Tag Archive | motherhood

Red Herrings 

In May we started the process of buying a flat. It was beautiful and big, but it had no garden or parking, no garage or storage, and it would have necessitated moving towns amongst other things. It seemed like a good idea at the time – it was a nice town that we all liked and we already had friends there.

But then I discovered that I was very unexpectedly pregnant and the lack of garden and parking suddenly seemed more problematic. The final decision not to go ahead was influenced by the fact that middle son felt very strongly indeed about changing schools (as in”I’d rather die!”) and daughter didn’t even get the place we had been assured was hers for the taking at Sixth Form in the same school.

So we said goodbye to the lovely big flat, with no clear vision of where to go or any obvious options other than staying in the housing association house that’s so unsuitable.

But then… I’m not pregnant anymore.

 I rather wish we had a move to look forward to, as the future is looking pretty bleak right now.

This was my 6th loss through miscarriage and since I’m 45 now, there’s no guarantee at all that there will be any more pregnancies or even any more conception (this baby was 4 long years in the making).

And so I’m beyond sad. I’m absolutely broken and bereft. I can’t see any light, only tunnel.

And the worst thing about all this is that we weren’t really trying to conceive anymore. We had given up. And I was more or less, reluctantly resigned to the idea that there wouldn’t be any more babies. 

But now? I can suddenly vividly remember the feeling I had after I lost my twins all those years ago – the feeling that I could more than understand the desperation of bereaved mothers who go on to steal other mothers’ babies. It becomes an all-consuming obsession to somehow obtain that which you cannot have.

Despite my determination to think positively, look for the good and find treasure in the darkness this year, all I can see now is darkness.

Was there any point in all this? Life seems to have a cruel and sick sense of humour. It seems to have been nothing but a red herring. But I don’t know anymore what I’m meant to be focusing on instead.

She-Devil

It’s official, my neighbour is the She-Devil. Every morning, I am woken up by her shouting and screaming at her crying, screaming kids, until bedtime.

It’s really upsetting, to me and my children, we have got to the point where we can’t go in the garden or even have the windows open when they are home.

I believe she is a single mum. The only interaction I have had with her is her shouting in my face.

I’m afraid I’m really struggling to feel sympathy for her, and as for praying for my enemies, I’m struggling to pray anything nice!

I have tried setting a good example, speaking softly and kindly to my children in her hearing (before being in the garden just got too inpleasant) and smiling and being friendly when I saw her, but it just seems to make her madder.

It’s actually really getting me down. How would you deal with this?

Serenity

I need to get organised somehow. I feel as though I have been constantly battling chaos ever since… When did it begin? I think it began the moment I left home and became responsible for keeping my own house.

In my defence, since that moment I have always lived with the most exceptionally lazy and untidy people (or so it seems).

I have moved house in my life around 25 times, and unless there’s some kind of miracle to restore our finances so we can buy our rental house, this place won’t be the last. I wish it were not so, but that’s the way life has unfolded for me. I don’t like the feeling of being a helpless victim of circumstance, but it’s very clear to me that I’m not the one in control.

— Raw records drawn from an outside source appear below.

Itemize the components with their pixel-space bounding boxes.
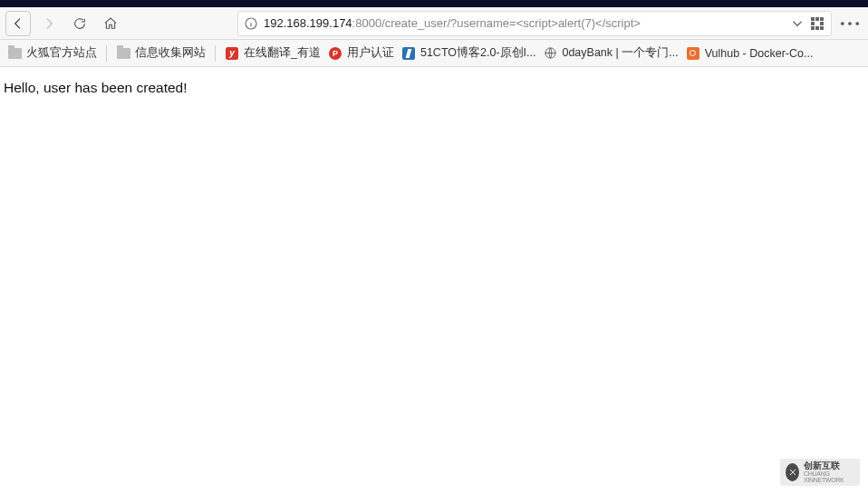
forward-button bbox=[36, 11, 62, 36]
connection-info-icon[interactable] bbox=[244, 16, 258, 31]
page-message: Hello, user has been created! bbox=[4, 80, 187, 95]
overflow-menu-button[interactable] bbox=[837, 11, 863, 36]
url-path: :8000/create_user/?username=<script>aler… bbox=[352, 16, 641, 30]
favicon-vulhub-icon bbox=[686, 46, 700, 61]
bookmark-0daybank[interactable]: 0dayBank | 一个专门... bbox=[543, 45, 678, 61]
separator bbox=[215, 45, 216, 62]
ellipsis-icon bbox=[837, 11, 863, 36]
home-button[interactable] bbox=[98, 11, 123, 36]
bookmark-label: Vulhub - Docker-Co... bbox=[705, 47, 814, 60]
page-content: Hello, user has been created! bbox=[0, 67, 868, 109]
favicon-p-icon: P bbox=[328, 46, 342, 61]
bookmark-51cto[interactable]: 51CTO博客2.0-原创I... bbox=[401, 45, 536, 61]
favicon-51cto-icon bbox=[401, 46, 416, 61]
home-icon bbox=[103, 16, 118, 31]
bookmark-label: 用户认证 bbox=[347, 45, 394, 61]
reload-icon bbox=[72, 16, 87, 31]
favicon-youdao-icon: y bbox=[225, 46, 239, 61]
svg-point-3 bbox=[841, 22, 844, 25]
bookmark-vulhub[interactable]: Vulhub - Docker-Co... bbox=[686, 46, 814, 61]
watermark-line2: CHUANG XINNETWORK bbox=[804, 470, 854, 483]
bookmark-youdao[interactable]: y 在线翻译_有道 bbox=[225, 45, 321, 61]
back-button[interactable] bbox=[5, 11, 31, 36]
globe-icon bbox=[543, 46, 557, 61]
navigation-toolbar: 192.168.199.174:8000/create_user/?userna… bbox=[0, 7, 868, 40]
bookmark-label: 信息收集网站 bbox=[135, 45, 206, 61]
watermark: 创新互联 CHUANG XINNETWORK bbox=[780, 459, 860, 486]
bookmark-user-auth[interactable]: P 用户认证 bbox=[328, 45, 394, 61]
bookmark-firefox-official[interactable]: 火狐官方站点 bbox=[7, 45, 97, 61]
bookmark-info-collect[interactable]: 信息收集网站 bbox=[116, 45, 206, 61]
url-text: 192.168.199.174:8000/create_user/?userna… bbox=[264, 16, 786, 30]
forward-icon bbox=[42, 16, 56, 31]
watermark-logo-icon bbox=[786, 463, 799, 481]
watermark-line1: 创新互联 bbox=[804, 461, 854, 470]
svg-point-4 bbox=[848, 22, 852, 25]
bookmark-label: 51CTO博客2.0-原创I... bbox=[420, 45, 536, 61]
bookmark-label: 火狐官方站点 bbox=[26, 45, 97, 61]
folder-icon bbox=[7, 46, 22, 61]
url-host: 192.168.199.174 bbox=[264, 16, 352, 30]
tab-strip bbox=[0, 0, 868, 7]
url-dropdown-icon[interactable] bbox=[789, 15, 805, 32]
bookmarks-bar: 火狐官方站点 信息收集网站 y 在线翻译_有道 P 用户认证 51CTO博客2.… bbox=[0, 40, 868, 67]
separator bbox=[106, 45, 107, 62]
reload-button[interactable] bbox=[67, 11, 92, 36]
bookmark-label: 0dayBank | 一个专门... bbox=[562, 45, 678, 61]
svg-point-5 bbox=[855, 22, 859, 25]
qr-icon[interactable] bbox=[809, 15, 825, 32]
folder-icon bbox=[116, 46, 130, 61]
address-bar[interactable]: 192.168.199.174:8000/create_user/?userna… bbox=[237, 11, 832, 36]
bookmark-label: 在线翻译_有道 bbox=[244, 45, 321, 61]
back-icon bbox=[11, 16, 25, 31]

I can think of only three places where chaos wasn’t a problem: my student digs, our place in Stockholm, and finally, when we were living at my mother-in-law’s. In the first two places, I just didn’t have that much stuff, and in the third, somebody else was doing the housework! (Well, I helped, but I wasn’t the only one responsible for the whole house.)

Even when we had additional family members at Grandma’s (ten of us at one stage) it wasn’t hard like this. In fact, having more adults working together made things much more workable. It was a completely different dynamic. That’s one of the attractions of living in community.

My conclusion: I can’t manage this much stuff without help. And since there’s no help to be had, the stuff must go. Ugh. If only it were that easy. I’m really feeling totally overwhelmed this week, just drowning in stuff.

I keep thinking as well that this chaos is an obstacle to spirituality. I long for some kind of routine, and just a bit of space and time and solitude. I love my big ‘happy family’ but it is suffocating sometimes.

I keep planning to walk down to the church ‘tomorrow’, as I discovered a few weeks ago that it’s open during the day, but so far I haven’t managed it. Maybe tomorrow. But I won’t get my hopes up.

I can understand why the ‘desert fathers’ and mothers withdrew to the desert looking for a deeper and more satisfying spiritual life. Marriage and motherhood is a *much* harder path.

Is serenity even possible in a big, noisy, active, busy homeschooling nuclear family?